„Killer-Algen“ und „Trash-Fische“ sind Bezeichnungen für Organismen, die ein normales Dasein irgendwo auf diesem Planeten führten, bis der Mensch sie absichtlich oder unabsichtlich an andere Stellen der Erde brachte – mit katastrophalen Folgen. | Von Hans-Peter Ziemek

„You cannot change just one thing“ (YCCJOT) – das ist die Grunderkenntnis jedes Einbürgerungsversuchs von Pflanzen- oder Tierarten. Eine neue Organismenart wirkt in den Lebensräumen, in denen sie angesiedelt wird, auf eine Vielzahl von Faktoren und ruft häufig eine ganze Reihe von Veränderungen hervor. Das für Aquarianer bekannteste Beispiel dürfte das Einbringen von Nilbarschen (Lates niloticus) im ostafrikanischen Viktoria-See sein.



Der allgemeine Mythos geht etwa so: Die Nilbarsche wurden ausgesetzt, verdrängten alle endemischen Arten, insbesondere den Haplochromis-Artenschwarm, und heute ist der Viktoria-See verödet.

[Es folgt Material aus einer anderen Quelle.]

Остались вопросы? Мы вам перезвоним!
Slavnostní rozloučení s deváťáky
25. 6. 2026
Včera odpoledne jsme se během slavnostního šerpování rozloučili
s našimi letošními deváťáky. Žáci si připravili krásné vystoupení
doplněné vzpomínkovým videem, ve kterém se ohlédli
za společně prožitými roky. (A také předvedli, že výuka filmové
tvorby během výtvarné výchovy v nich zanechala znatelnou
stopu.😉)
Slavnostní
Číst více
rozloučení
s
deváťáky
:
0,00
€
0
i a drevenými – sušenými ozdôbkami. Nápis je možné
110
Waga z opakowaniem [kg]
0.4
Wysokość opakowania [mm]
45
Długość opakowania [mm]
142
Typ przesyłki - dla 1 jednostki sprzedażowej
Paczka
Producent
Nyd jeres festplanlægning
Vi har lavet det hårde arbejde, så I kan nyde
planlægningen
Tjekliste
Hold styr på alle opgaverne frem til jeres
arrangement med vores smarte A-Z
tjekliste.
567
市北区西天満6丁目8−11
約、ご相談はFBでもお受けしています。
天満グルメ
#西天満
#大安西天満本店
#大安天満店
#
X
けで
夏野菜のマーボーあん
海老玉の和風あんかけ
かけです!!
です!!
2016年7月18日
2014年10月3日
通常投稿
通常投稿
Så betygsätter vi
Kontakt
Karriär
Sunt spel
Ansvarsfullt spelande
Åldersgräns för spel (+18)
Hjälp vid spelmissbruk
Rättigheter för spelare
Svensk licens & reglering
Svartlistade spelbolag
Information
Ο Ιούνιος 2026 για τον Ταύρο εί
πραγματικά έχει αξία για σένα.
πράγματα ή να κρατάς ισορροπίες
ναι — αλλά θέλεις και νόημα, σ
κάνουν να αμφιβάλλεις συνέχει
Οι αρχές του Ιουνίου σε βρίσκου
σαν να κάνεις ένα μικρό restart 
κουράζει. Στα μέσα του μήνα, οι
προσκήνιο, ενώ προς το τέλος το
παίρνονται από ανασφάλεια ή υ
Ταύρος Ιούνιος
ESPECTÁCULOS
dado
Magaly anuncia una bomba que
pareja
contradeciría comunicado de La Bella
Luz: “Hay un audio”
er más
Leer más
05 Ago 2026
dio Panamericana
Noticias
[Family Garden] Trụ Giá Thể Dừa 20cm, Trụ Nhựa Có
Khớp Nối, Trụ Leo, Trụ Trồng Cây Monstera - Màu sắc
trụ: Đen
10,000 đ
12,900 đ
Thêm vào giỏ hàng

Schaut man genauer hin, zeigt sich die Komplexität eines solchen Einbürgerungsversuchs. Die ersten Nilbarsche erreichten schon vor langer Zeit den Viktoria-See. Im Jahr 1954 ­gelangten wohl die ersten Tiere aus dem ­Albert-See über die kenianische Fischereibehörde in dieses Gewässer. 1962 setzten britische Kolonialbeamte 35 Fische bei Entebbe in Uganda aus, und 1963 folgten 339 Individuen in Kenia; diese Tiere stammten aus dem Turkana-See.

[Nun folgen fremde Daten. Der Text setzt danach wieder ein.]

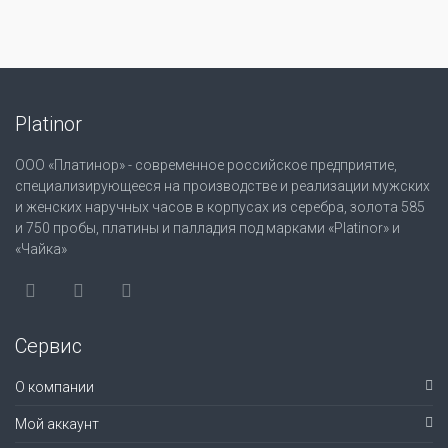
Platinor
ООО «Платинор» - современное российское предприятие,
специализирующееся на производстве и реализации мужских
и женских наручных часов в корпусах из серебра, золота 585
и 750 пробы, платины и палладия под марками «Platinor» и
«Чайка»
Сервис
О компании
Мой аккаунт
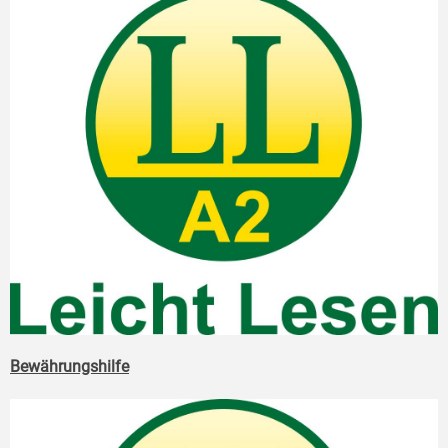
Bewährungshilfe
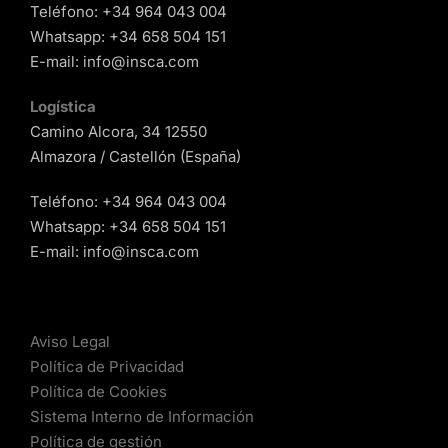
Teléfono:
+34 964 043 004
Whatsapp:
+34 658 504 151
E-mail:
info@insca.com
Logística
Camino Alcora, 34 12550
Almazora / Castellón (España)
Teléfono:
+34 964 043 004
Whatsapp:
+34 658 504 151
E-mail:
info@insca.com
Aviso Legal
Política de Privacidad
Política de Cookies
Sistema Interno de Información
Política de gestión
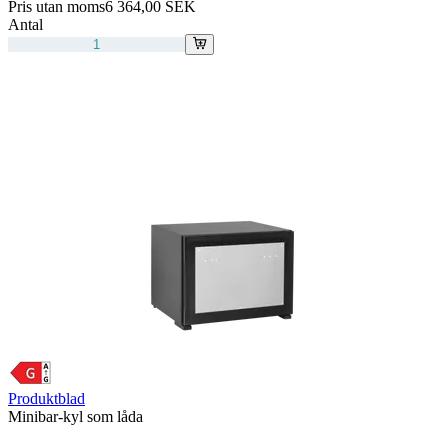
Pris utan moms
6 364,00 SEK
Antal
Produktblad
Minibar-kyl som låda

Der 70.000 Quadratkilometer bedeckende Viktoria-See (das entspricht etwa der Fläche Bayerns) wurde zu einem großen Aquakultur-Experiment. Die Produktion von tierischem Eiweiß sollte sozusagen von den kleineren, endemischen Fischarten auf große, wirtschaftlich besser nutzbare Spezies „umverteilt“ werden.

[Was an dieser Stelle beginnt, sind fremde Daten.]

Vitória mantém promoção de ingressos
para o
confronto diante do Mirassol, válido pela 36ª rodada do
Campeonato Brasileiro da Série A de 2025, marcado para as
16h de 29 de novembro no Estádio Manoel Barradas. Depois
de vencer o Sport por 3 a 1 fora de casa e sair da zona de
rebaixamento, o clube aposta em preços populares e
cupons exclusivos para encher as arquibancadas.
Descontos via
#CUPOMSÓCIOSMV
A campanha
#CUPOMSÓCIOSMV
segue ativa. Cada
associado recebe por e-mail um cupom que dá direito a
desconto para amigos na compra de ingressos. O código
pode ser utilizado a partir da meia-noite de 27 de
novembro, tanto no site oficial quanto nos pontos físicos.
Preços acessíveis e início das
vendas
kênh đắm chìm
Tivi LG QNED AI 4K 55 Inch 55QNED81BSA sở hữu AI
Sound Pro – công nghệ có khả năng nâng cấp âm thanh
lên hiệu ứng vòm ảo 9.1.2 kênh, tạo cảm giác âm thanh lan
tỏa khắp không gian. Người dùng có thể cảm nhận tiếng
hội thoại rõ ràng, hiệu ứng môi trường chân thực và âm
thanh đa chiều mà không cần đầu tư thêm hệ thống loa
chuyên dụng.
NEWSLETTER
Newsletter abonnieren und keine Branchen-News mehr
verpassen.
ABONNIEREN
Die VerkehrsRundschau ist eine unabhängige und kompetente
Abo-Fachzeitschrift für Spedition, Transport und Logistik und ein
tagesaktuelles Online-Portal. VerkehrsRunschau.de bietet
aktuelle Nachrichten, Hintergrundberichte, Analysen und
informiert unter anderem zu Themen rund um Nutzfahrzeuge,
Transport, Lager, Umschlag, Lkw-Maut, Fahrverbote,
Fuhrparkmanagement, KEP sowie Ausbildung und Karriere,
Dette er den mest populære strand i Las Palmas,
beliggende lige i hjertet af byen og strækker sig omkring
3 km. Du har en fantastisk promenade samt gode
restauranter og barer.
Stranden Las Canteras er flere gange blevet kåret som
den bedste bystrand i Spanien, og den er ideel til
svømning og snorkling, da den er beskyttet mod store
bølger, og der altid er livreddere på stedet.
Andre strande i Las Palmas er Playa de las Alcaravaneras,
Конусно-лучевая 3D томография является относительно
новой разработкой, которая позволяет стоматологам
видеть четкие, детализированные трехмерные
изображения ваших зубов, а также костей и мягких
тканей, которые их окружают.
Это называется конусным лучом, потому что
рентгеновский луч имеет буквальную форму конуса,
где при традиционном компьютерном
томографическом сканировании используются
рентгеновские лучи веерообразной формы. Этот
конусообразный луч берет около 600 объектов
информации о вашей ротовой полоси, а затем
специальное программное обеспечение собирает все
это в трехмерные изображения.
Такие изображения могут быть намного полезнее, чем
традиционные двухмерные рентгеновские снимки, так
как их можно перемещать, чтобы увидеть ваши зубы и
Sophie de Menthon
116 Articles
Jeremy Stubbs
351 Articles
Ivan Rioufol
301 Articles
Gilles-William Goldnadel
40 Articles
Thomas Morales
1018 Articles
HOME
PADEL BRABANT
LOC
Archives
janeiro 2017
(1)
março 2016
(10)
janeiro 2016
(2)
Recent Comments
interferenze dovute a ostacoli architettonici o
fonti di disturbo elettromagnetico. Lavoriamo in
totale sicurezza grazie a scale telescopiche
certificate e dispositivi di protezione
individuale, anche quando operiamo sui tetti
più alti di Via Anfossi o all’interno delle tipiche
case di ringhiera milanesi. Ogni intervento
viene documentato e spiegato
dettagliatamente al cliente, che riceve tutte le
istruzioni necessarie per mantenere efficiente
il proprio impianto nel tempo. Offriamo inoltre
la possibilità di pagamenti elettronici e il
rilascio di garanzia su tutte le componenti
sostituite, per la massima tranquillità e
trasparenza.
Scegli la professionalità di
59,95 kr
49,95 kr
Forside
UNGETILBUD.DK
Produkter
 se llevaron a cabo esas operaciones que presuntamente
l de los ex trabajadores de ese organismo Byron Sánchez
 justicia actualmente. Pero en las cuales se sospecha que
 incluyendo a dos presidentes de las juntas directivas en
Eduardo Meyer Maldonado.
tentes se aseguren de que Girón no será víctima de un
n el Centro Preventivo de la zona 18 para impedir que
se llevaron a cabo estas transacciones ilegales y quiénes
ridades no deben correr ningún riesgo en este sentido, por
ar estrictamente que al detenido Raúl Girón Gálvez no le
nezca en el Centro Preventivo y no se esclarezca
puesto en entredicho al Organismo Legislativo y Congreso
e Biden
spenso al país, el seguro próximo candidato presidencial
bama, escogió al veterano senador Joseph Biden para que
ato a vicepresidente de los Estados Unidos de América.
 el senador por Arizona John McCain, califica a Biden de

Zehn Jahre brauchten die Nilbarsche, um sich zu etablieren. Lange Zeit dominierten einzelne, größere Exemplare, und erst Mitte der 1980er-Jahre tauchten plötzlich massenhaft Jungfische auf – kein Problem für Lates, kann doch ein Weibchen in einer Laichperiode bis zu 16 Millionen Eier produzieren!

Kurze Zeit später bestanden 80 Prozent der Fischbiomasse im Viktoria-See aus Nilbarschen. Im offenen Wasser waren innerhalb weniger Jahre über 90 Prozent aller Haplochromis-Arten verschwunden. Sie waren samt und sonders von den Nilbarschen aufgefressen worden. Danach folgten die früheren Haplochromis-Jäger, etwa Lungenfische (Protopterus) und verschiedene Welse (Bagrus, Clarias).

Aber es gab auch zwei Tierarten, die von den Veränderungen im Viktoria-See profitierten. Für die Plankton fressende Sardine Rastrineobola argentea, von den Einheimischen „Dagaa“ genannt, war der Tisch plötzlich reich gedeckt. Der zweite Nutznießer war die Garnele Caridina nilotica, die sich über die zunehmenden Mengen an organischem Material freute. Da es unter den verschwundenen Buntbarschen viele Insektenlarven- und Schneckenfresser gegeben hatte, kam es außerdem zu Massenvermehrungen verschiedener Kerbtier- und Weichtierarten.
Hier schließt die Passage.